"There are several reasons why the discovery of a new variant of Sykipot targeting smart cards didn’t shock me."
Costin Raiu, Director of Kaspersky Lab's Global Research & Analysis Team:
“There are several reasons why the discovery of a new variant of Sykipot targeting smart cards didn’t shock me.
First of all, this smartcard hijacking / malicious usage is normal, expected behavioral evolution for advanced persistent threats (APTs). The main aim is to get access to highly confidential data, which is no doubt well protected - with two factor authentication and other advanced crypto. So, this comes as no surprise at all.
OK, Sykipot is capable of listing and using certificates that are stored in the Windows key store, but stealing digital certificates and interfering with them began many years ago. The ZeuS gang started collecting digital certificates to perform attacks against online banking users who were protected only by a certificate, username and password. The increase in attacks against certificate authorities and misuse of advanced crypto is one of the main stories we highlighted for 2011. This will no doubt continue in 2012 as more malware authors understand the importance of crypto, and how it can be leveraged in their interests.
Additionally, the use of zero-days in Sykipot (see https://www.securelist.com) is a classic technique nowadays - with Adobe Flash Player and Reader and Java being the main targets.
Here are the ways to secure your system against Sykipot attacks:
- These attacks take advantage of the fact that a card must be physically present in the slot. It's good advice not to leave your card in the computer overnight.

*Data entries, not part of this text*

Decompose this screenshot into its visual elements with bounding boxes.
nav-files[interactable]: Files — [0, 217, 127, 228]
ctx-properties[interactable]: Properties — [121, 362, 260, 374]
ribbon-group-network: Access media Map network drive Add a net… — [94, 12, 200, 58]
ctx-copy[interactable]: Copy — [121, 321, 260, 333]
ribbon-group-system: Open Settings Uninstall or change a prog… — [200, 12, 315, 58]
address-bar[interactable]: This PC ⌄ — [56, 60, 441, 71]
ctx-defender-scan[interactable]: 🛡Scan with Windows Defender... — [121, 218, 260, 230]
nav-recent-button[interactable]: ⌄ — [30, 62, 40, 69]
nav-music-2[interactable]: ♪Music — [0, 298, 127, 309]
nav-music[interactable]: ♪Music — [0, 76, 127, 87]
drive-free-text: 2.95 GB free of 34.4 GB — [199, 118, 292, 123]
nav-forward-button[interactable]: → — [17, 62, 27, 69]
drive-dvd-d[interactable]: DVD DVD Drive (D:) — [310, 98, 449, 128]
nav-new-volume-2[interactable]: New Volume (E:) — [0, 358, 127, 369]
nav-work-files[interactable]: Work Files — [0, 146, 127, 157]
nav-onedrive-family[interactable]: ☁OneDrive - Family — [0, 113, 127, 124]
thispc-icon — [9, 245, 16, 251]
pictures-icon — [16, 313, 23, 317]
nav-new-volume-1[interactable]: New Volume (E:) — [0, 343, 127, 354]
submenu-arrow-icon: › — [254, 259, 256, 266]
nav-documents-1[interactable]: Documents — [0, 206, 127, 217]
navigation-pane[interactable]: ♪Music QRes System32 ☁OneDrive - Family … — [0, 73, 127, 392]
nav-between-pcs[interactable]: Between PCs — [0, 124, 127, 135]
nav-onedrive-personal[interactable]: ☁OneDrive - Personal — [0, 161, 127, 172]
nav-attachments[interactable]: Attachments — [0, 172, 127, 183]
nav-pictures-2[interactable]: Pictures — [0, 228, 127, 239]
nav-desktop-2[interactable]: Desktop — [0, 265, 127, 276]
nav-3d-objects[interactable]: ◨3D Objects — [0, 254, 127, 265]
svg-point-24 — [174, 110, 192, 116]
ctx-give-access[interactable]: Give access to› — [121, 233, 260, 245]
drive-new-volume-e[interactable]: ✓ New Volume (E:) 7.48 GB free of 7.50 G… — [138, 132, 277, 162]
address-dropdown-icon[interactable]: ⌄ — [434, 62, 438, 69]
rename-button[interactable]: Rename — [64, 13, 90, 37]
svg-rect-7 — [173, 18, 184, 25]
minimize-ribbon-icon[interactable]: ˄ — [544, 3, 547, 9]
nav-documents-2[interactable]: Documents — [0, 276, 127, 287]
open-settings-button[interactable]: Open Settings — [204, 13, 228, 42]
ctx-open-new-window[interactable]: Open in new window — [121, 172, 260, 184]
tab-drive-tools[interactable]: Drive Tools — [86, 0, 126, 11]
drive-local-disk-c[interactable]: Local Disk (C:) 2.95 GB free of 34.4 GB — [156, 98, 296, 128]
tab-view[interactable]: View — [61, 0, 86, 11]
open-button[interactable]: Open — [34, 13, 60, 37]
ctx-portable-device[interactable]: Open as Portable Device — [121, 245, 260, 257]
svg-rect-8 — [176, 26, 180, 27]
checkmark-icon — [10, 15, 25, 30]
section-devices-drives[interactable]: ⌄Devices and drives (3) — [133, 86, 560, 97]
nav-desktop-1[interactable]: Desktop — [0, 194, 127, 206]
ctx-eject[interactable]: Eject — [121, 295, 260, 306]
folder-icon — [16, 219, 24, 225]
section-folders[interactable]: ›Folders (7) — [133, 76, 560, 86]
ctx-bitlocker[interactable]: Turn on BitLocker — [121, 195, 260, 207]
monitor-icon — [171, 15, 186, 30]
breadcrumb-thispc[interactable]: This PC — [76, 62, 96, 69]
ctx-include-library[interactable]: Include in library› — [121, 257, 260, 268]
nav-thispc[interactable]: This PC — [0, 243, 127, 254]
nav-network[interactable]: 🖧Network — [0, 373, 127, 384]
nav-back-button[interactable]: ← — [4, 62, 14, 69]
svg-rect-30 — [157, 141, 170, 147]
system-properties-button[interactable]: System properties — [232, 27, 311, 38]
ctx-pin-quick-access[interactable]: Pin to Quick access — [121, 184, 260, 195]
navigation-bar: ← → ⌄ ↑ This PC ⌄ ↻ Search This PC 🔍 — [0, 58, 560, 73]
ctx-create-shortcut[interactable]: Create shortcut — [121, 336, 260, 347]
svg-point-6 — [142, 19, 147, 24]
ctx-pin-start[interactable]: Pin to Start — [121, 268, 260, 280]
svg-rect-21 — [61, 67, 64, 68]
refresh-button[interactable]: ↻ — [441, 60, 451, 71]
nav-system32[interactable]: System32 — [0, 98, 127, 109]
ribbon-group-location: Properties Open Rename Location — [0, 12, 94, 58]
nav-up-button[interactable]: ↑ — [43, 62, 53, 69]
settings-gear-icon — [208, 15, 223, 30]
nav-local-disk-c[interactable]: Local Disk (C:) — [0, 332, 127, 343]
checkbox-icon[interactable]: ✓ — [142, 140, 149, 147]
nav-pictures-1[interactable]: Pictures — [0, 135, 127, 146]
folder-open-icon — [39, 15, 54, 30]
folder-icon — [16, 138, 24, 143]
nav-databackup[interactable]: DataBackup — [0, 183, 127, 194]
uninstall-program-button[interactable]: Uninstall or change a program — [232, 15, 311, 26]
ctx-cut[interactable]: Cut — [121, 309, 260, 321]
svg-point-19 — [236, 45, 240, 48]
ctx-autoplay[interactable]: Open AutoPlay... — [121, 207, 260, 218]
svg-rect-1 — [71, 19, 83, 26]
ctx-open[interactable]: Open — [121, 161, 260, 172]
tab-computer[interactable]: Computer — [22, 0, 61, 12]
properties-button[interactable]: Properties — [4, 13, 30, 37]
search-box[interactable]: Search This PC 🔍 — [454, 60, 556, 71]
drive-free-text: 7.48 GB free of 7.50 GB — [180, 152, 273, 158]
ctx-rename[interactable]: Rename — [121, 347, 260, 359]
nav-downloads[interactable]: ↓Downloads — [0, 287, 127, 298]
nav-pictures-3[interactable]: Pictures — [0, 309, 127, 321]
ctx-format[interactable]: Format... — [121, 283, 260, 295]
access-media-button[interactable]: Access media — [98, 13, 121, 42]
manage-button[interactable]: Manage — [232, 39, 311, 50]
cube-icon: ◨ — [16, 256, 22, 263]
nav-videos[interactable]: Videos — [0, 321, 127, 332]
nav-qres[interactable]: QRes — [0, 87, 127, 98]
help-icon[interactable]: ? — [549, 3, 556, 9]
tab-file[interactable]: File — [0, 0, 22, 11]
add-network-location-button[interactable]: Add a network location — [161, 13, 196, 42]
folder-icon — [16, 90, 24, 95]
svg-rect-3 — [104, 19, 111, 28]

- Unless absolutely necessary – especially on highly sensitive systems – we recommend disabling Adobe Flash Player, Adobe Reader and Java add-ons. Java is rarely used nowadays, so it can be safely uninstalled in 95% of cases. Adobe Reader X features a sandbox which makes it more secure; additionally, alternatives like Foxit Secure PDF Reader offer added protection. Finally, Flash Player is a weak point - but again, if you run a super-secret, classified system, then surely you don't need to watch YouTube on it, right?
- Detection for Sykipot should be strong in most security solutions. Therefore, running a security solution is essential; it’s the first step of defense against any malware attack.
- Update everything. Make sure you run the latest version of Windows –7 – and preferably the 64-bit version. Update Office to the latest version, together with all the other third-party apps.
- Plan for the worse. Sooner or later, you'll be hacked. Have a procedure to deal with it.”